Для меня бас-гитара вне конкуренции  
А для вас? Кто на чём умеет играть или хотел бы научиться? Почему именно этот инструмент?

----------


## Irina

Фортепиано. 7 лет музыкальной школы

----------


## ZYOBRA-70

Есть у меня давняя мечта- научится играть на гитаре. Я верю, что когда-нибудь она осуществится. А ещё очень люблю звучание виолончели и гобоя.

----------


## Alexanderr

Очень нравится саксофон, сын окончил муз.школу на кларнете, есть желание ещё поучиться на саксофоне, но дорогой инструмент, однако...trttn:

----------


## BiZ111

Фортепиано 
Второй акустическая гитара
Третий - виолончель

----------


## BiZ111

> Есть у меня давняя мечта- научится играть на гитаре.
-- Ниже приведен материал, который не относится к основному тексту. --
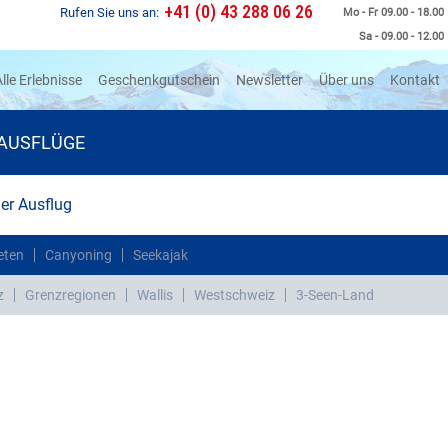
+41 (0) 43 288 06 26
Rufen Sie uns an:
Mo - Fr 09.00 - 18.00
Sa - 09.00 - 12.00
rrent)
lle Erlebnisse
Geschenkgutschein
Newsletter
Über uns
Kontakt
AUSFLÜGE
r Ausflug
eten
Canyoning
Seekajak
z
Grenzregionen
Wallis
Westschweiz
3-Seen-Land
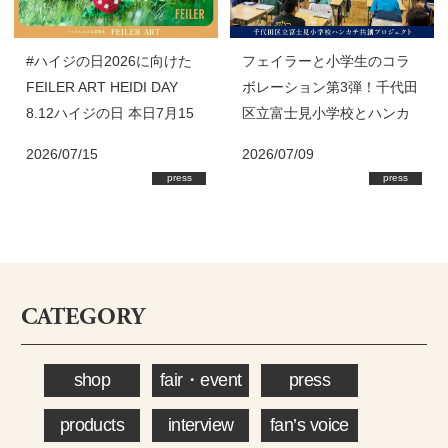
#ハイジの日2026に向けた
フェイラーと小学生のコラ
FEILER ART HEIDI DAY
ボレーション第3弾！千代田
8.12ハイジの日 本日7月15
区立富士見小学校とハンカ
日(水)スタート！
チ共創プロジェクト始動
2026/07/15
2026/07/09
press
press
CATEGORY
shop
fair・event
press
products
interview
fan’s voice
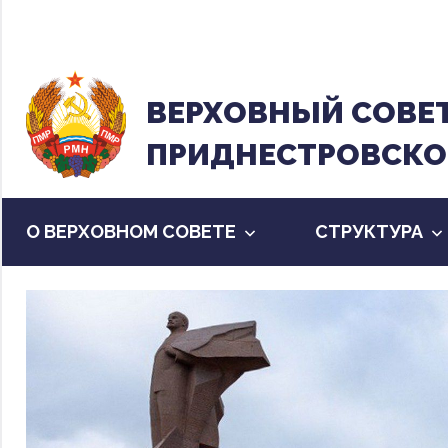
Перейти
к
содержанию
ВЕРХОВНЫЙ CОВЕ
ПРИДНЕСТРОВСКО
О ВЕРХОВНОМ СОВЕТЕ
CТРУКТУРА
Я верю, что когда-нибудь она осуществится. А ещё очень люблю звучание виолончели и гобоя.


Зёбра (хотел бы по имени назвать, но мы, к сожалению, не знакомы и не представлены друг другу), а ты учишься игре? Гитарку прикупил?

----------


## ZYOBRA-70

> Зёбра (хотел бы по имени назвать, но мы, к сожалению, не знакомы и не представлены друг другу), а ты учишься игре? Гитарку прикупил?


 К сожалению, дальше намерений дело пока не продвинулось, но...нет ничего не возможного в Господе!

----------


## Akasey

гитара, в детстве немного играл, следствие чего пылится на шкафу

----------


## Asteriks

Люблю слушать домру в сопровождении пианино. Люблю саксофон. Иногда слушаю скрипку.

----------


## BiZ111

> Фортепиано. 7 лет музыкальной школы


На микрофон записывали когда-нибудь?  Как бы вас по...ть...Кх, послушать всмысле?

----------


## Sanych

Сам играл на гитаре по юности. теперь уже давно нет. скрипка ещё нравиться. а ещё у меня кнопка shift накрылась

----------


## Irina

> Как бы вас послушать?


 Уже никак. Подарила инструмент дочери своей подруги

----------


## Vanya

> а ещё у меня кнопка shift накрылась




во
[Скрытая ссылка. Необходима регистрация. ]
в субботу приедет новая цацка

----------


## rattlesnake

Саксофон и скрипка. Аккордеон и пианино. Флейта под настроение.

----------